** YOUR ASSIGNMENT **
Look in the data below for the line that has "Tone Policing: Taktik Membungkam", then print exactly every line from there through the line that has "En Naturdent", leaving pictures out.

+ + + + +

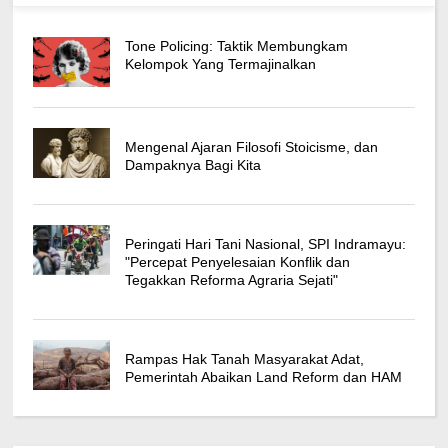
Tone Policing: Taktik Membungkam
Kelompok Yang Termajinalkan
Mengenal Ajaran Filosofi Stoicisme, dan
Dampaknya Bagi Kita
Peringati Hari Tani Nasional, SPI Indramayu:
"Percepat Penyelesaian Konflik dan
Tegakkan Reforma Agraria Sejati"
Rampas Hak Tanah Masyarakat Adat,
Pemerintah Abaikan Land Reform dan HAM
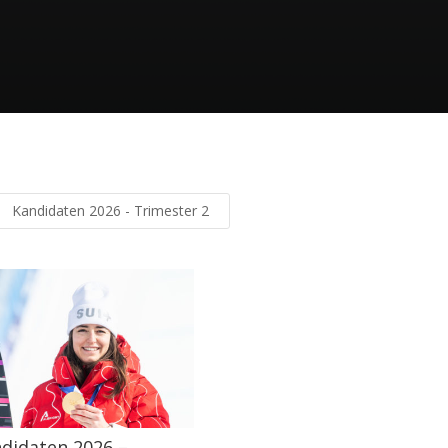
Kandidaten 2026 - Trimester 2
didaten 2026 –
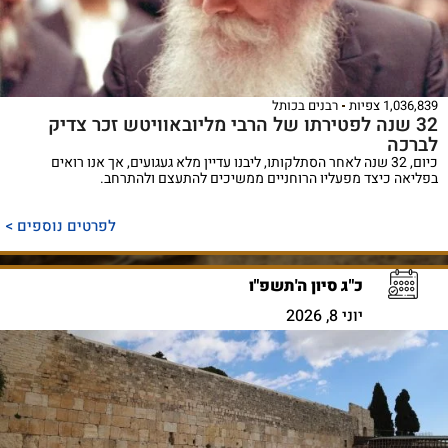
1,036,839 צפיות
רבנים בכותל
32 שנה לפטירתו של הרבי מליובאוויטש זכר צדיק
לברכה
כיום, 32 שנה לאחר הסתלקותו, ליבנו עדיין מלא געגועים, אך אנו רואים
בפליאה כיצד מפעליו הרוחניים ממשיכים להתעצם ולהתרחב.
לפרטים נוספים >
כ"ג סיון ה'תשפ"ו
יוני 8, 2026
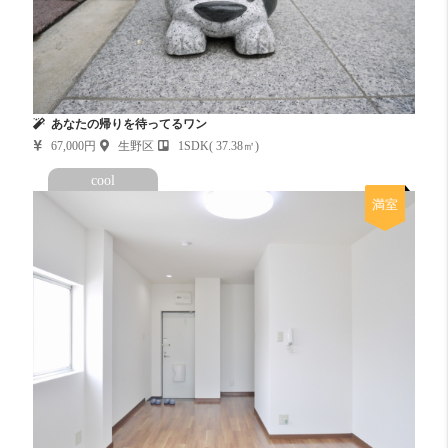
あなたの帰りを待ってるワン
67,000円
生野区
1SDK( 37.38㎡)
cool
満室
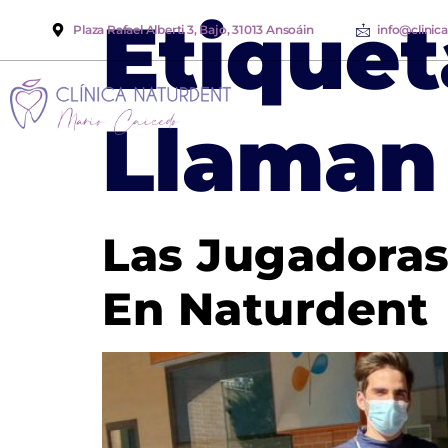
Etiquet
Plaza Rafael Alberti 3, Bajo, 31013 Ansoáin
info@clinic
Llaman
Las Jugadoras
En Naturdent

+ + + + +

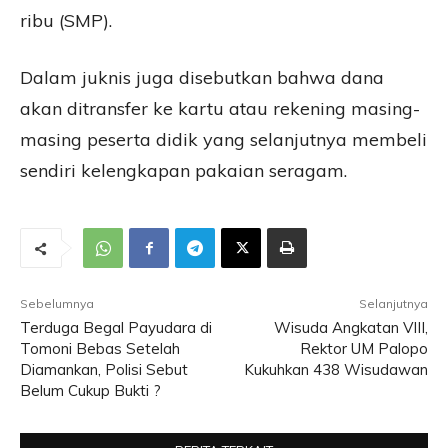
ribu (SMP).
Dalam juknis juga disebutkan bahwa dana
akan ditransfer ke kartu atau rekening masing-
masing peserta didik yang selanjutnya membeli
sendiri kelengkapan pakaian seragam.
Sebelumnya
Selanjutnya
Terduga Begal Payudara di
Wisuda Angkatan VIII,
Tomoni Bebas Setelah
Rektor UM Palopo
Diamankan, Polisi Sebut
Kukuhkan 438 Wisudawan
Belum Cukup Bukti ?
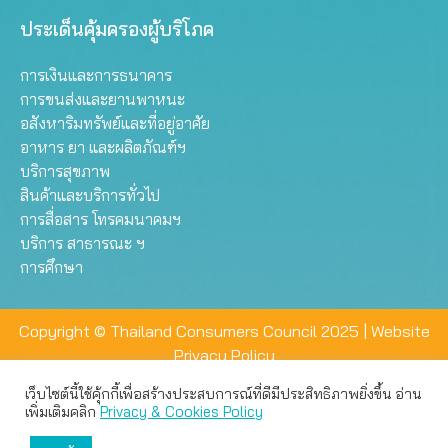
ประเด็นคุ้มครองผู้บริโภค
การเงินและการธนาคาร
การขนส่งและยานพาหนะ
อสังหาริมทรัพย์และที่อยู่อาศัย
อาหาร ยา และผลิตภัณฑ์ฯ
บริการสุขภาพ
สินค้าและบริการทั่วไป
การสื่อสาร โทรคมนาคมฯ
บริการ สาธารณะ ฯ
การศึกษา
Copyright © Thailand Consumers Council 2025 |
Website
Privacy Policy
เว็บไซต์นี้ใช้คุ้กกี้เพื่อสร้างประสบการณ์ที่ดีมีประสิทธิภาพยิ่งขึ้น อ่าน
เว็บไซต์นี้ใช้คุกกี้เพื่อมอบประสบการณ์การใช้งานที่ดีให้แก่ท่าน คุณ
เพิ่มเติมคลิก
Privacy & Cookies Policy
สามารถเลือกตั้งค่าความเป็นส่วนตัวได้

+ + + + +

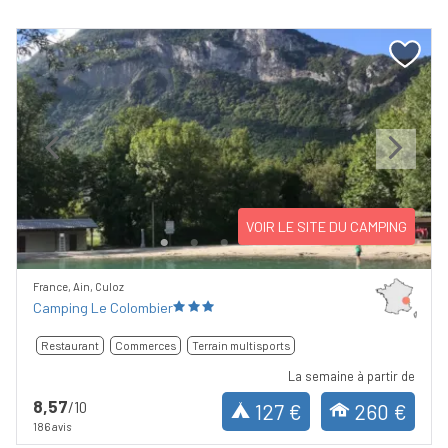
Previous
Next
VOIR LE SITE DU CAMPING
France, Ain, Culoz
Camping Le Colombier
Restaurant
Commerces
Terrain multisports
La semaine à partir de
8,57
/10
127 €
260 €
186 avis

+ + + + +

** EXERCISE ANSWER **
Tone Policing: Taktik Membungkam
Kelompok Yang Termajinalkan
Mengenal Ajaran Filosofi Stoicisme, dan
Dampaknya Bagi Kita
Peringati Hari Tani Nasional, SPI Indramayu:
"Percepat Penyelesaian Konflik dan
Tegakkan Reforma Agraria Sejati"
Rampas Hak Tanah Masyarakat Adat,
Pemerintah Abaikan Land Reform dan HAM
Kandidaten 2026 - Trimester 2
didaten 2026 –
1,036,839 צפיות
רבנים בכותל
32 שנה לפטירתו של הרבי מליובאוויטש זכר צדיק
לברכה
כיום, 32 שנה לאחר הסתלקותו, ליבנו עדיין מלא געגועים, אך אנו רואים
בפליאה כיצד מפעליו הרוחניים ממשיכים להתעצם ולהתרחב.
לפרטים נוספים >
כ"ג סיון ה'תשפ"ו
יוני 8, 2026
あなたの帰りを待ってるワン
67,000円
生野区
1SDK( 37.38㎡)
cool
満室
Etiquet
Plaza Rafael Alberti 3, Bajo, 31013 Ansoáin
info@clinic
Llaman
Las Jugadoras
En Naturdent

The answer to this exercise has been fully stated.